[PROBLEM REQUIREMENTS] Your answer must be an exact copy of the entries below, with no pictures in it.

[RECORDS PROVIDED]
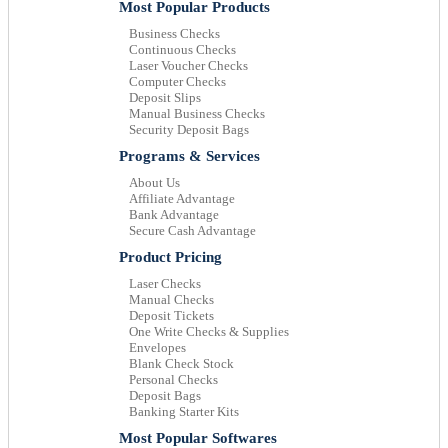
Most Popular Products
Business Checks
Continuous Checks
Laser Voucher Checks
Computer Checks
Deposit Slips
Manual Business Checks
Security Deposit Bags
Programs & Services
About Us
Affiliate Advantage
Bank Advantage
Secure Cash Advantage
Product Pricing
Laser Checks
Manual Checks
Deposit Tickets
One Write Checks & Supplies
Envelopes
Blank Check Stock
Personal Checks
Deposit Bags
Banking Starter Kits
Most Popular Softwares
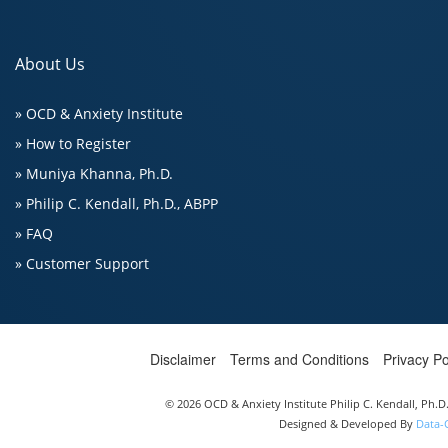
About Us
» OCD & Anxiety Institute
» How to Register
» Muniya Khanna, Ph.D.
» Philip C. Kendall, Ph.D., ABPP
» FAQ
» Customer Support
Disclaimer
Terms and Conditions
Privacy Po
© 2026 OCD & Anxiety Institute Philip C. Kendall, Ph.
Designed & Developed By
Data-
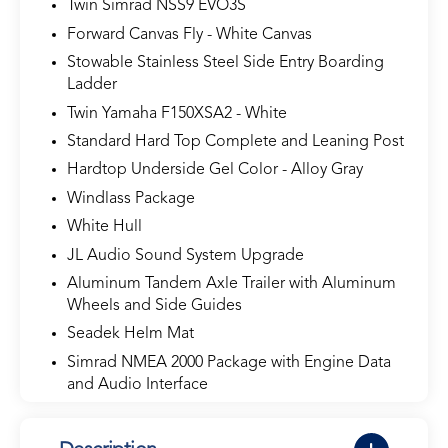
Twin Simrad NSS9 EVO3S
Forward Canvas Fly - White Canvas
Stowable Stainless Steel Side Entry Boarding
Ladder
Twin Yamaha F150XSA2 - White
Standard Hard Top Complete and Leaning Post
Hardtop Underside Gel Color - Alloy Gray
Windlass Package
White Hull
JL Audio Sound System Upgrade
Aluminum Tandem Axle Trailer with Aluminum
Wheels and Side Guides
Seadek Helm Mat
Simrad NMEA 2000 Package with Engine Data
and Audio Interface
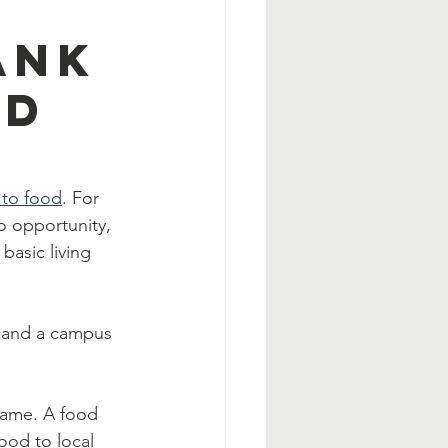
ank
od
 to food
. For 
o opportunity, 
basic living 
k and a campus 
 same. A food 
ood to local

[SOLUTION]
Most Popular Products
Business Checks
Continuous Checks
Laser Voucher Checks
Computer Checks
Deposit Slips
Manual Business Checks
Security Deposit Bags
Programs & Services
About Us
Affiliate Advantage
Bank Advantage
Secure Cash Advantage
Product Pricing
Laser Checks
Manual Checks
Deposit Tickets
One Write Checks & Supplies
Envelopes
Blank Check Stock
Personal Checks
Deposit Bags
Banking Starter Kits
Most Popular Softwares
About Us
» OCD & Anxiety Institute
» How to Register
» Muniya Khanna, Ph.D.
» Philip C. Kendall, Ph.D., ABPP
» FAQ
» Customer Support
Disclaimer
Terms and Conditions
Privacy Po
© 2026 OCD & Anxiety Institute Philip C. Kendall, Ph.
Designed & Developed By
Data-
Twin Simrad NSS9 EVO3S
Forward Canvas Fly - White Canvas
Stowable Stainless Steel Side Entry Boarding
Ladder
Twin Yamaha F150XSA2 - White
Standard Hard Top Complete and Leaning Post
Hardtop Underside Gel Color - Alloy Gray
Windlass Package
White Hull
JL Audio Sound System Upgrade
Aluminum Tandem Axle Trailer with Aluminum
Wheels and Side Guides
Seadek Helm Mat
Simrad NMEA 2000 Package with Engine Data
and Audio Interface
ank
od
 to food
. For 
o opportunity, 
basic living 
k and a campus 
 same. A food 
ood to local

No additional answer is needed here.